Professor Fabienne Mackay lands $1 million award for Lupus and microbiome study

Professor Fabienne Mackay, Head of the School of Biomedical Sciences and laboratory head at the Doherty Institute has received a Lupus Research Alliance Award to explore a novel therapeutic strategy for the treatment of Lupus.

Systemic lupus erythematosus (SLE, lupus) is a debilitating, multisystem autoimmune disease where the body’s immune cells start to attack its own cells and tissues.

Despite years of intense global research, current lupus therapies are based on broad-spectrum immuno-suppression. These are non-specific and toxic.

Professor Mackay, who is in America to accept the award this week, is working to change this.

Through this Lupus Research Alliance Award, she and research partners will investigate depletion drug therapy together with a nutrition and gut microbiome methodology. It is the first time this approach has been taken.

The Distinguished Innovator Award aims to attract exceptional scientists and support them to investigate bold ideas. Research funded under this grant is expected to be highly innovative and to address the fundamental causes of lupus, to lead to significant discoveries in lupus research and provide new directions towards a cure.

“Radically different approaches are needed to address the significant unmet need in patients,” Professor Mackay says.

The proposed research project, Novel therapeutic approach for SLE, will use an experimental mouse model of lupus, removing disease-causing immune cells using engineered proteins. This will then reset the immune system to a state of unresponsiveness – where it doesn’t recognise and react against itself.
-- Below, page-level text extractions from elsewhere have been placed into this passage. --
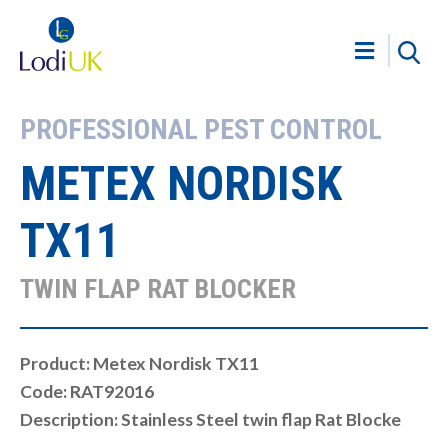
PROFESSIONAL PEST CONTROL
METEX NORDISK
TX11
TWIN FLAP RAT BLOCKER
Product: Metex Nordisk TX11
Code: RAT92016
Description: Stainless Steel twin flap Rat Blocke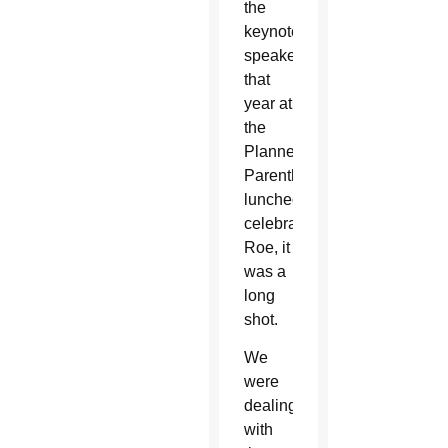
the
keynote
speaker
that
year at
the
Planned
Parenthood
luncheon
celebrating
Roe, it
was a
long
shot.
We
were
dealing
with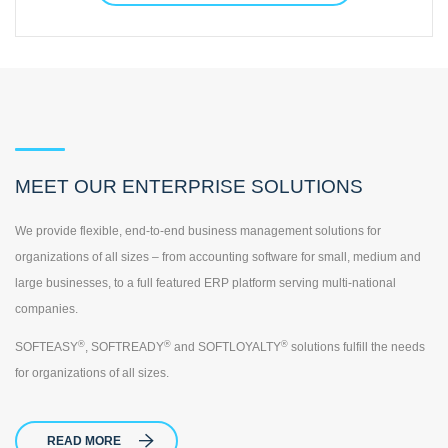
MEET OUR ENTERPRISE SOLUTIONS
We provide flexible, end-to-end business management solutions for
organizations of all sizes – from accounting software for small, medium and
large businesses, to a full featured ERP platform serving multi-national
companies.
®
®
®
SOFTEASY
, SOFTREADY
and SOFTLOYALTY
solutions fulfill the needs
for organizations of all sizes.
READ MORE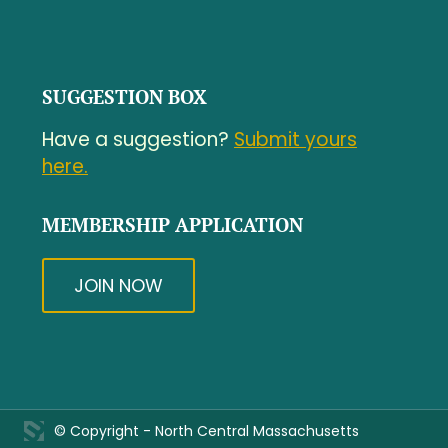
SUGGESTION BOX
Have a suggestion?
Submit yours
here.
MEMBERSHIP APPLICATION
JOIN NOW
© Copyright - North Central Massachusetts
This state will be maintained using a new breakthrough in the understanding of nutrition and the gut’s microbiome. It will include special diets – high in dietary fibre – which change the microbiome in a beneficial way.

Professor Mackay’s team believe this ‘reset’, combined with a maintenance approach offers the best chance for significant improvement in patient health. If successful in mice, clinical trials in humans could start quickly.